HU is a serious complication in patients with IDDM. HU usually develops in patients with long-term IDDM (>10 yr) who maintain tight glycemic control. We encountered a 16 yr old male with an 8.5 yr history of IDDM whose glycemic control over the long term had been marginal. He presented with multiple episodes of severe hypoglycemia (loss of consciousness or seizure) without prodromal adrenergic symptoms. Over 3 months, the patient's insulin dose was decreased by 40% (from 1.0 to 0.6 U/kg/d), but severe hypoglycemia persisted. The patient was hospitalized, at which time physical examination revealed a fatigued adolescent with recent 3 kg weight loss.
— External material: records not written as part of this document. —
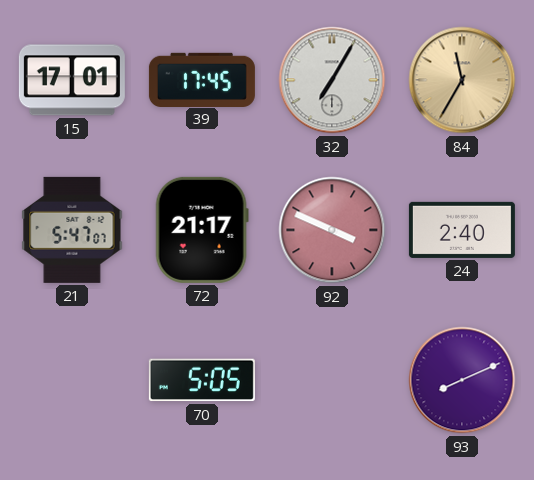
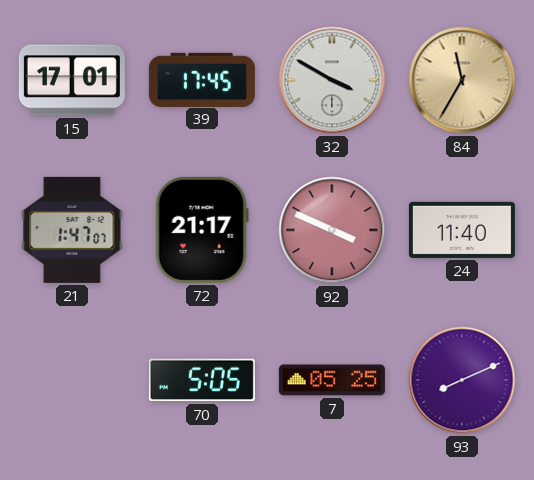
32: 7:05 -> 3:50
21: 5:47 -> 1:47
24: 2:40 -> 11:40
7: none -> 05:25
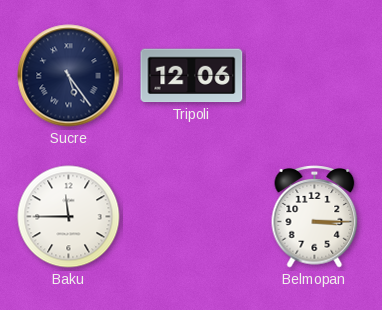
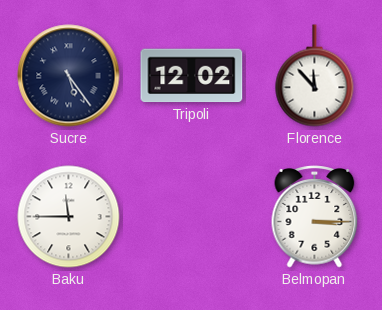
Tripoli: 12:06 -> 12:02
Florence: none -> 11:53
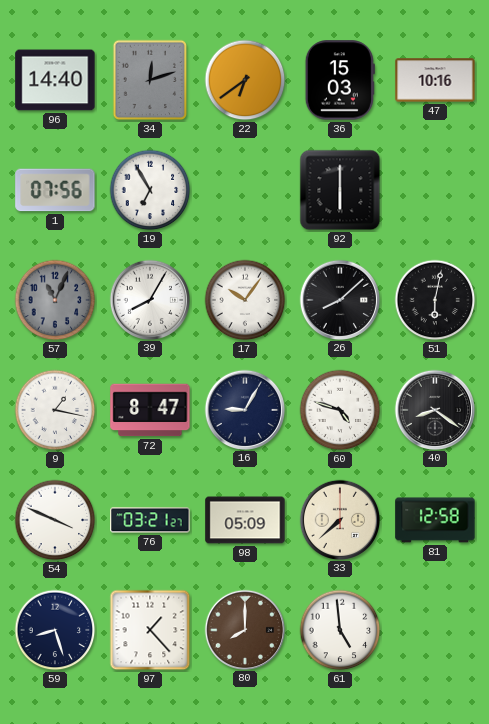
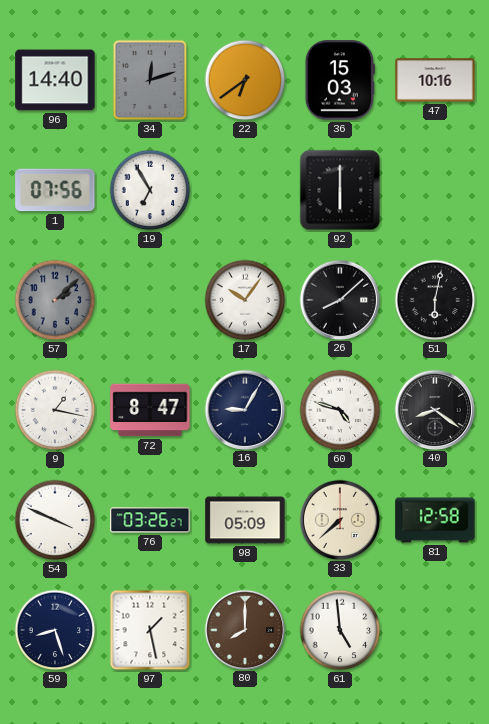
57: 11:04 -> 2:08
39: 8:05 -> none
76: 03:21 -> 03:26
97: 1:23 -> 1:28
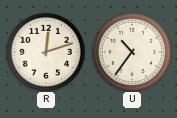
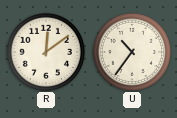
R: 12:12 -> 12:09
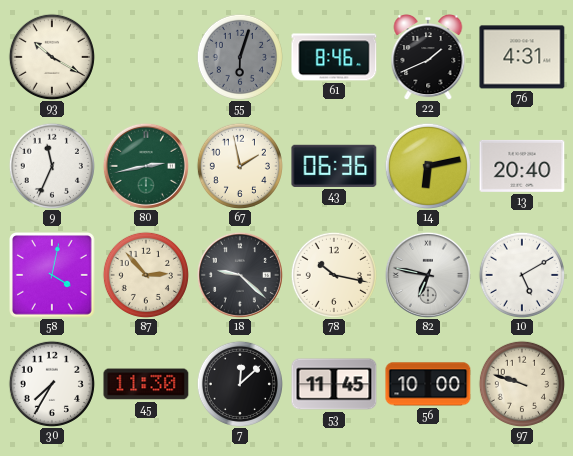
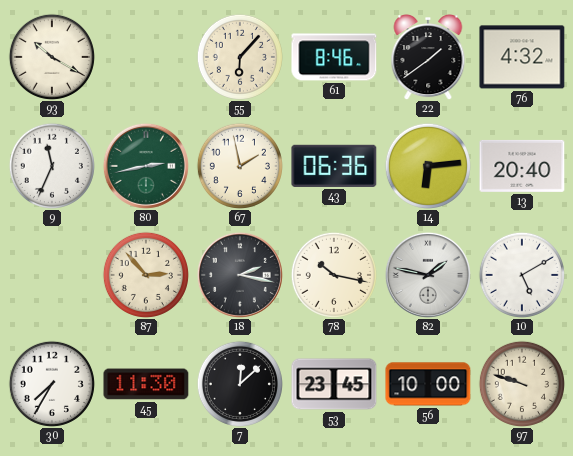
55: 6:03 -> 6:07
55 dial: grey -> cream
22: 1:41 -> 1:39
76: 4:31 -> 4:32
14: 6:13 -> 6:14
58: 4:02 -> none
18: 9:22 -> 2:17
82: 6:47 -> 1:47
53: 11:45 -> 23:45
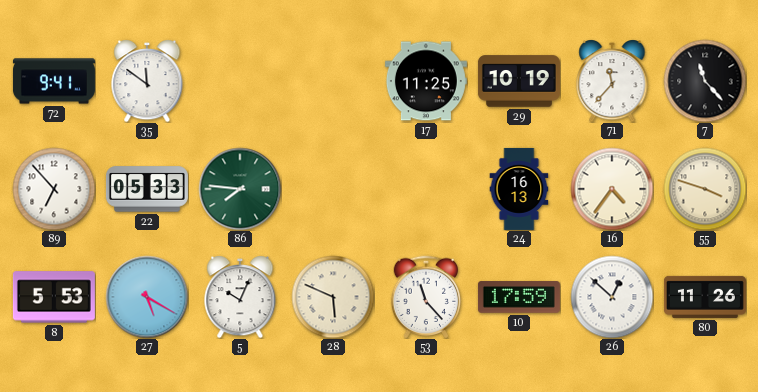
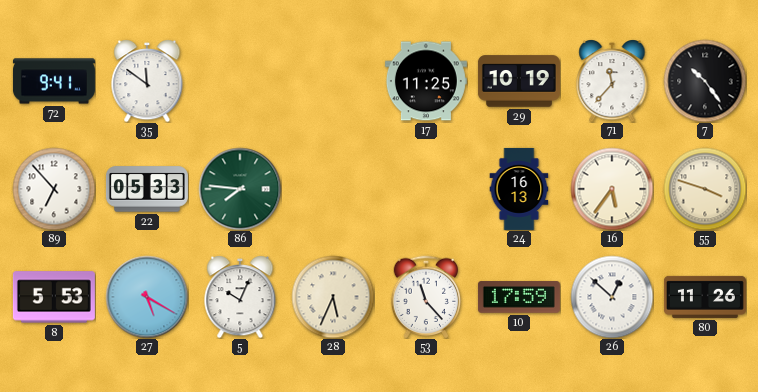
7: 11:23 -> 10:24
16: 4:36 -> 5:36
28: 5:49 -> 5:34
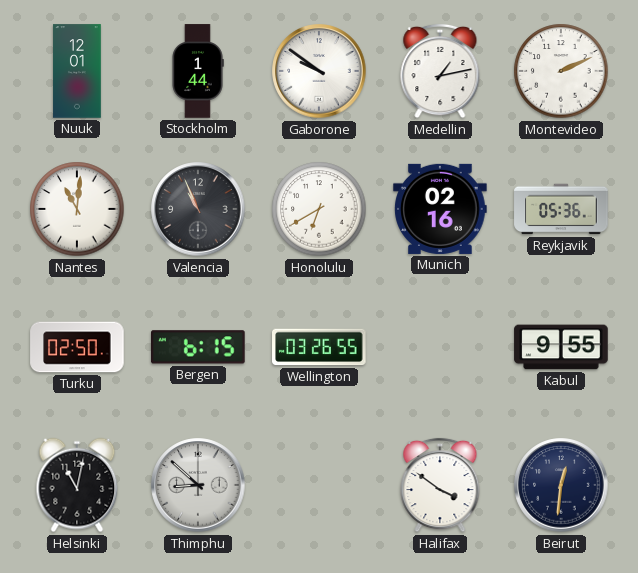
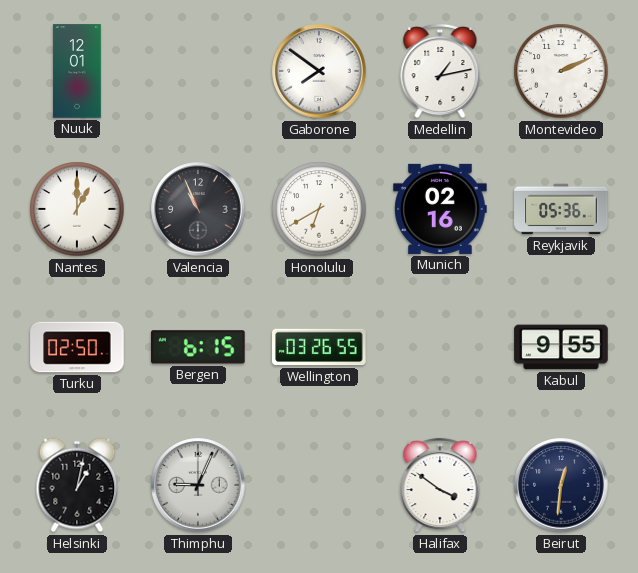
Stockholm: 1:44 -> none
Gaborone: 9:51 -> 7:51
Nantes: 11:01 -> 1:00
Helsinki: 11:02 -> 1:02
Thimphu: 8:52 -> 9:04
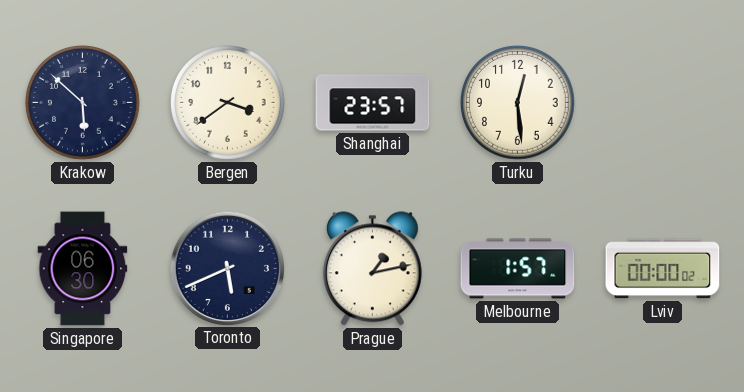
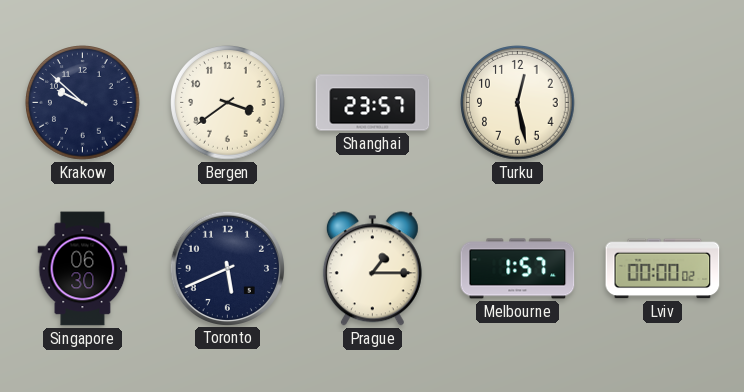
Krakow: 5:52 -> 9:52
Turku: 12:29 -> 12:28
Prague: 1:13 -> 1:15
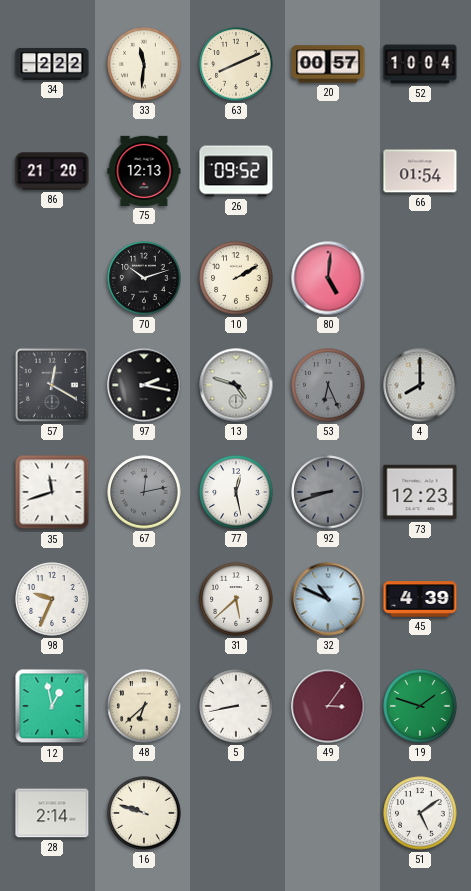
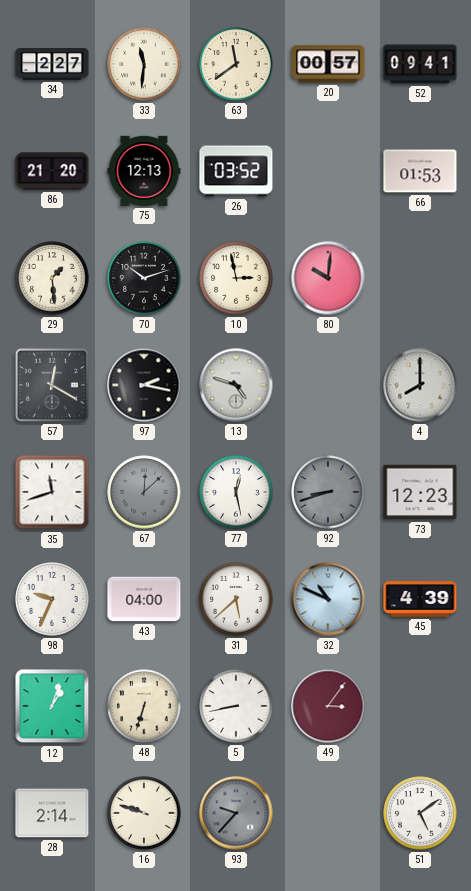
34: 2:22 -> 2:27
63: 8:11 -> 11:39
52: 10:04 -> 09:41
26: 09:52 -> 03:52
66: 01:54 -> 01:53
29: none -> 1:29
10: 2:10 -> 2:58
80: 5:01 -> 10:01
53: 6:26 -> none
67: 12:13 -> 12:08
43: none -> 04:00
12: 12:58 -> 1:03
48: 6:38 -> 6:33
19: 1:48 -> none
93: none -> 9:37
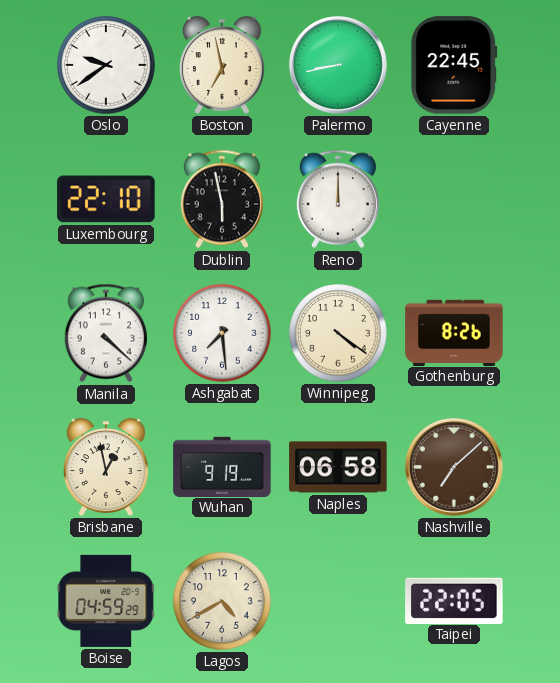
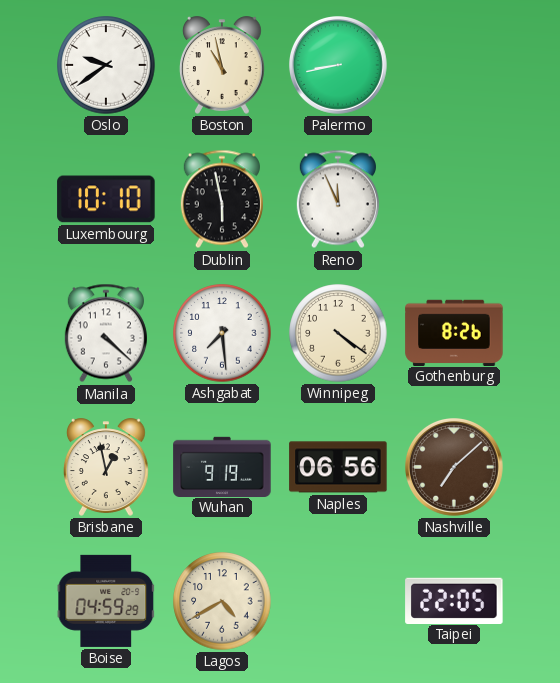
Boston: 6:58 -> 10:58
Cayenne: 22:45 -> none
Luxembourg: 22:10 -> 10:10
Reno: 12:00 -> 11:56
Naples: 06:58 -> 06:56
No abnormal pigmentation was noted. On the first morning of the admission, the patient woke up confused. Heart rate was 70 per min. Prior to routine morning blood glucose (BG) measurement, the patient developed a generalized, tonic-clonic seizure. Analysis of serum revealed: glucose = 41 mg/dl; cortisol = 1.0 mcg/dl; growth hormone = 20.7 ng/ml; epinephrine and dopamine, undetectable; norepinephrine = 253 pg/ml. Because of the low cortisol concentration, serum ACTH (3045 pg/ml; nl. 10-60) and adrenal antibodies (+ at 1:20) were obtained. A subsequent ACTH stimulation test showed no cortisol response. The patient was started on cortisone acetate (12.5 mg/sq. M/day). Within 2 weeks of starting therapy, increasing BGs warranted an increase in insulin dose to 1.0 U/kg/day. Severe hypoglycemia did not recur. Hypoglycemic episodes during this period were accompanied by typical adrenergic symptoms. Three weeks after starting cortisone replacement, an episode of hypoglycemia was induced under observation by administering a.m. insulin and withholding breakfast. The patient was observed to have tremors, diaphoresis and tachycardia over a period of 15 min during which serum glucose fell from 83 to 39 mg/dl. Analyses obtained at the time of symptomatic hypoglycemia still showed undetectable serum epinephrine. However, norepinephrine increased to 405 pg/ml. Although there was no apparent recovery of epinephrine response to hypoglycemia, cortisone replacement did ameliorate the HU, thus resulting in a significant clinical improvement. This case demonstrates that HU may herald the onset of Addison's disease in patients with IDDM.